The school system as a whole increased 11.6 points to 118.3, which is only 1.7 points short of an A grade for the entire school district. Also, St. Charles Parish went up four rankings to improve to the eighth best school district in the state out of 72 districts.
Felicia Gomez, assistant superintendent of secondary schools and quality assurance, said she expects the school district to keep on improving.
"We absolutely expect to be an A school district. It’s achievable," she said.
Concerning the district’s two high schools receiving the highest grade rating, Gomez said it is evidence that the school system as a whole is progressing.
"We are feeling excited and encouraged and feeling pretty good right now," she said. "We always say that high school is a culmination from Pre-K all the way through high school and I am pleased that the high school principals acknowledge and appreciate that. That shows that we operate as a school system rather than as a system of schools."
Ken Oertling, principal at Hahnville High School, said the A rating for his school is the culmination of many years of work on behalf of the community as a whole.
"It’s really a reflection of the students, the faculty and staff, the community and the parents," Oertling said. "We’ve really tried to focus on making our school the top school in the state through more rigorous courses and we’ve had the support of our district staff as a vital component of supporting us."
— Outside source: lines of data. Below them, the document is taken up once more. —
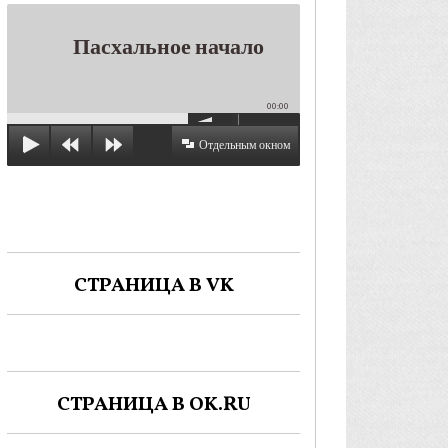
Пасхальное начало
00:00
Отдельным окном
СТРАНИЦА В VK
СТРАНИЦА В OK.RU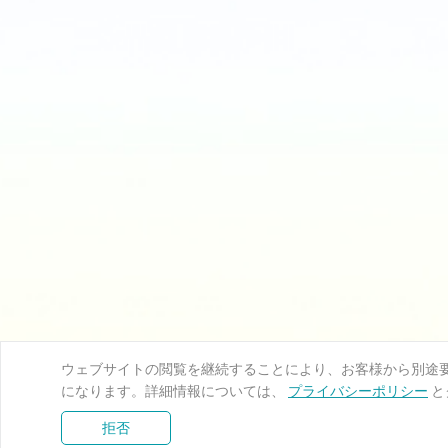
ウェブサイトの閲覧を継続することにより、お客様から別途要求
になります。詳細情報については、
プライバシーポリシー
と
拒否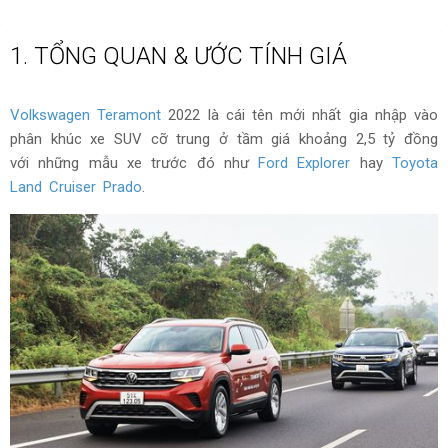
1. TỔNG QUAN & ƯỚC TÍNH GIÁ
Volkswagen Teramont
2022 là cái tên mới nhất gia nhập vào
phân khúc xe SUV cỡ trung ở tầm giá khoảng 2,5 tỷ đồng
với những mẫu xe trước đó như
Ford Explorer
hay
Toyota
Land Cruiser Prado
.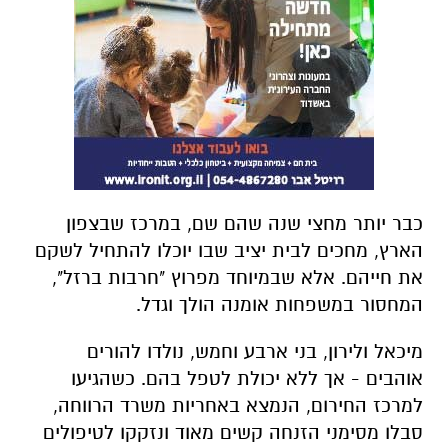
כבר יותר מחצי שנה שהם שם, במרכז שבצפון
הארץ, מחכים לבית יציב שבו יוכלו להתחיל לשקם
את חייהם. אלא שבמיוחד מפרוץ "חרבות ברזל",
המחסור במשפחות אומנה הולך וגדל.
מיכאל ולירון, בני ארבע וחמש, נולדו להורים
אוהבים - אך ללא יכולת לטפל בהם. כשהגיעו
למרכז החירום, הנמצא באחריות משרד הרווחה,
סבלו מסימני הזנחה קשים מאוד ונזקקו לטיפולים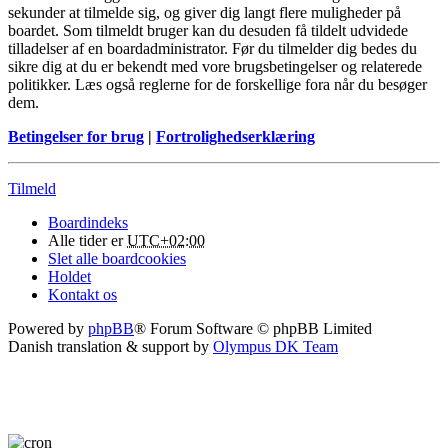
sekunder at tilmelde sig, og giver dig langt flere muligheder på
boardet. Som tilmeldt bruger kan du desuden få tildelt udvidede
tilladelser af en boardadministrator. Før du tilmelder dig bedes du
sikre dig at du er bekendt med vore brugsbetingelser og relaterede
politikker. Læs også reglerne for de forskellige fora når du besøger
dem.
Betingelser for brug
|
Fortrolighedserklæring
Tilmeld
Boardindeks
Alle tider er
UTC+02:00
Slet alle boardcookies
Holdet
Kontakt os
Powered by
phpBB
® Forum Software © phpBB Limited
Danish translation & support by
Olympus DK Team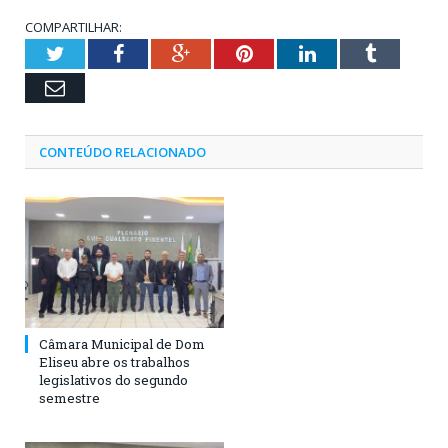
COMPARTILHAR:
Twitter
Facebook
Google+
Pinterest
LinkedIn
Tumblr
Email
CONTEÚDO RELACIONADO
Câmara Municipal de Dom
Eliseu abre os trabalhos
legislativos do segundo
semestre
Oertling credits interventionists placed in his school’s ninth grade as a big reason behind the continuing upswing in graduation rates, which factor into school ratings.
"We’re pulling them aside for brief periods of time to provide them with additional instruction for students who are struggling - those at-risk students - and providing them support all day at every period to really target our struggling students and provide those extra interventions," he said.
Hahnville’s ACT score is also on the rise, which will be all the more important this year as all juniors in the school will be required to take the examination as part of the new school performance score evaluations.
"Our composite ACT score is 20.6," Oertling said. "This is the first time we’ve beat the state average of 20.1 or 20.2 and we are shooting to go above the national average."
Oertling said despite the rise in his school’s ranking, there is still more work to be done.
"We are extremely proud of the student body, the faculty and staff and couldn’t be prouder, but we know we have a ways to go," he said.
Stephen Weber, principal at Destrehan High School, said he believes the environment that has been developed in his school has contributed to Destrehan’s progress over the years.
"I always say just walk into the school and watch how the students communicate with each other. You get a good feel of the atmosphere of the school," Weber said. "I am really more happy about how our students get along and handle themselves every day. That is paramount."
He said the attitude his students have about their community naturally leads to better school performance.
"If the performance scores go up, I believe it is because of the attitude of the kids and the attitude of the teachers," Weber said. "The character shown by the kids…we are creating productive citizens. I’m not talking about everyone going to college – I’m talking about class and character. That means so much to me."
Weber summed up the progress the school system has made by applauding the parish as a whole.
"St. Charles Parish has been doing anything and everything possible to try and challenge students and to raise expectations. It’s not just Destrehan High School," Weber said. "From the kindergarten classes to the elementary schools specifically on the East Bank to Hahnville and the middle schools, I think it is a concerted effort on behalf of our parish to at least meet the expectations of what the state is now requiring."